If that is your list and you want to learn how Oil & Gas works, go for Facilities Engineer and do everything you can do to get hooked into a single asset and learn how it works and what it needs. Anything else and you might as well never leave a plant fence.

David Simpson, PE
MuleShoe Engineering

Law is the common force organized to act as an obstacle of injustice Frédéric Bastiat
 
I've done them all so here's my experience.

As a Facility engineer for an oil producer you will be doing capital and expense projects and operations support. Usually Very little rotating equipment troubleshooting. Any equipment engineering is farmed out to EPC contractors. Usually.

As a Reliability and maintenance engineer your time will be spent analyzing failures of both static and rotating equipment, work order histories, spare parts policies, Pareto-ing maintenance expenditures, pulling reports from the CMMS, and training operations and maintenance crafts on reliability improvement strategies. If you are a people person this is a god job for you. I hated it. There was very little time in the field looking at busted bearings and failed seals, for example.

The best place to get full-on rotating equipment experience is in a refinery or chemical plant where they have a dedicated rotating equipment group. E&P doesn't have that at the field level. Not enough installed horsepower to warrant a special position. If you want to stay in E&P and do rotating equipment you will have to go overseas and work offshore or possibly to the Gulf, but either way you're working offshore because that's where the big pumps and compressors and turbines are. Another place is gas processing or cogen operators where you are working on turbines and compressors.
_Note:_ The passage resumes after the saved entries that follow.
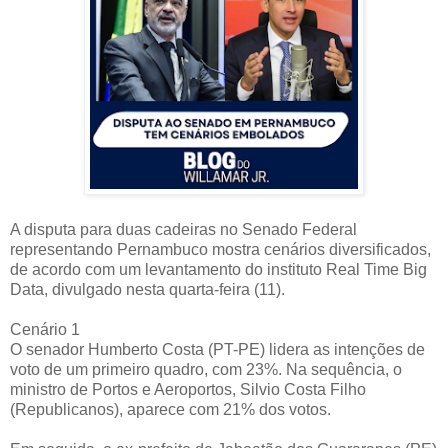
A disputa para duas cadeiras no Senado Federal
representando Pernambuco mostra cenários diversificados,
de acordo com um levantamento do instituto Real Time Big
Data, divulgado nesta quarta-feira (11).
Cenário 1
O senador Humberto Costa (PT-PE) lidera as intenções de
voto de um primeiro quadro, com 23%. Na sequência, o
ministro de Portos e Aeroportos, Silvio Costa Filho
(Republicanos), aparece com 21% dos votos.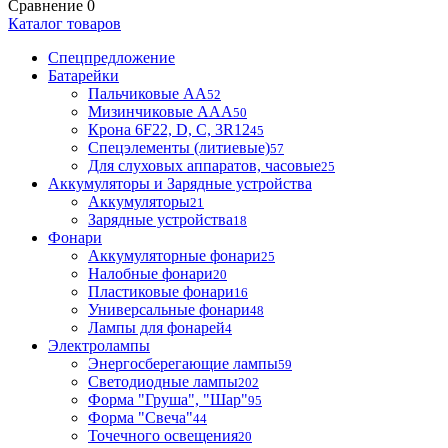
Сравнение
0
Каталог товаров
Спецпредложение
Батарейки
Пальчиковые АА
52
Мизинчиковые ААА
50
Крона 6F22, D, C, 3R12
45
Спецэлементы (литиевые)
57
Для слуховых аппаратов, часовые
25
Аккумуляторы и Зарядные устройства
Аккумуляторы
21
Зарядные устройства
18
Фонари
Аккумуляторные фонари
25
Налобные фонари
20
Пластиковые фонари
16
Универсальные фонари
48
Лампы для фонарей
4
Электролампы
Энергосберегающие лампы
59
Светодиодные лампы
202
Форма "Груша", "Шар"
95
Форма "Свеча"
44
Точечного освещения
20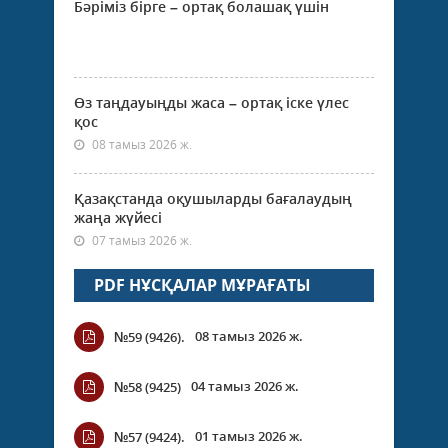
Бәріміз бірге – ортақ болашақ үшін
Өз таңдауыңды жаса – ортақ іске үлес
қос
08 тамыз 2026 ж.
Қазақстанда оқушыларды бағалаудың
жаңа жүйесі
07 тамыз 2026 ж.
PDF НҰСҚАЛАР МҰРАҒАТЫ
08 тамыз 2026 ж.
№59 (9426).
04 тамыз 2026 ж.
№58 (9425)
01 тамыз 2026 ж.
№57 (9424).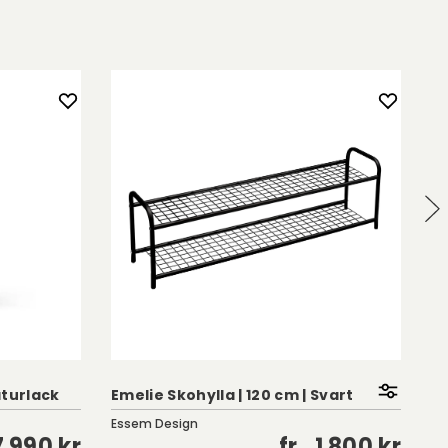
aturlack
Emelie Skohylla | 120 cm | Svart
An
Essem Design
Br
7 990 kr
fr.
1 800 kr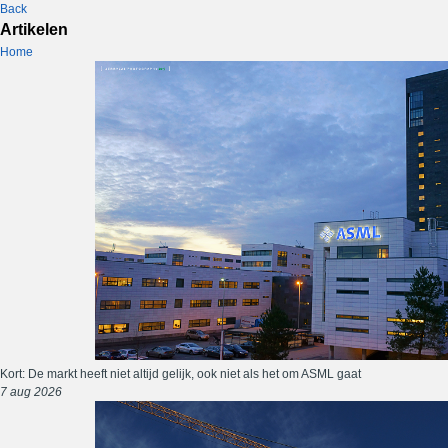
Back
Artikelen
Home
Kort: De markt heeft niet altijd gelijk, ook niet als het om ASML gaat
7 aug 2026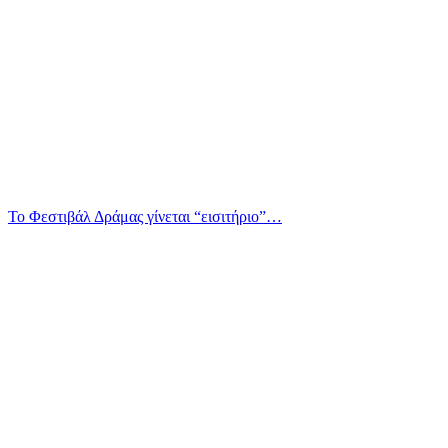
Το Φεστιβάλ Δράμας γίνεται “εισιτήριο”…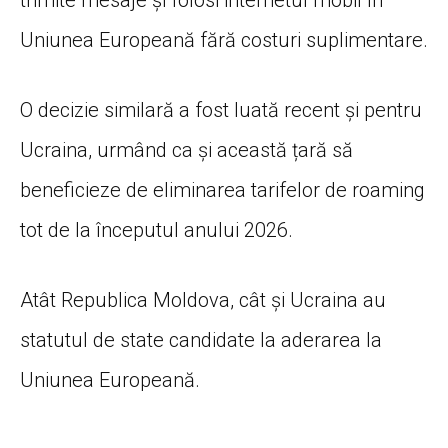
Uniunea Europeană fără costuri suplimentare.
O decizie similară a fost luată recent și pentru
Ucraina, urmând ca și această țară să
beneficieze de eliminarea tarifelor de roaming
tot de la începutul anului 2026.
Atât Republica Moldova, cât și Ucraina au
statutul de state candidate la aderarea la
Uniunea Europeană.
Lastly, working in a vendor shop such as the big Goulds or Sulzer shops in Los Angeles would be good.

Good luck dude.


 
You might look into power generation too. Much of the plant will be familiar-looking stuff - the feedwater pump turbine drives in a power station are much the same as the bigger machines you'll see on a refinery, and there are pumps of every kind and size. The main generators and turbines are a league apart: there's nothing in the O&G rotating world to rival the size and complexity of a utility-class turbine-generator. Your skills from O&G will transfer fairly easily to powergen, and generation has the benefit that it's an industry they haven't figured out how to offshore (yet).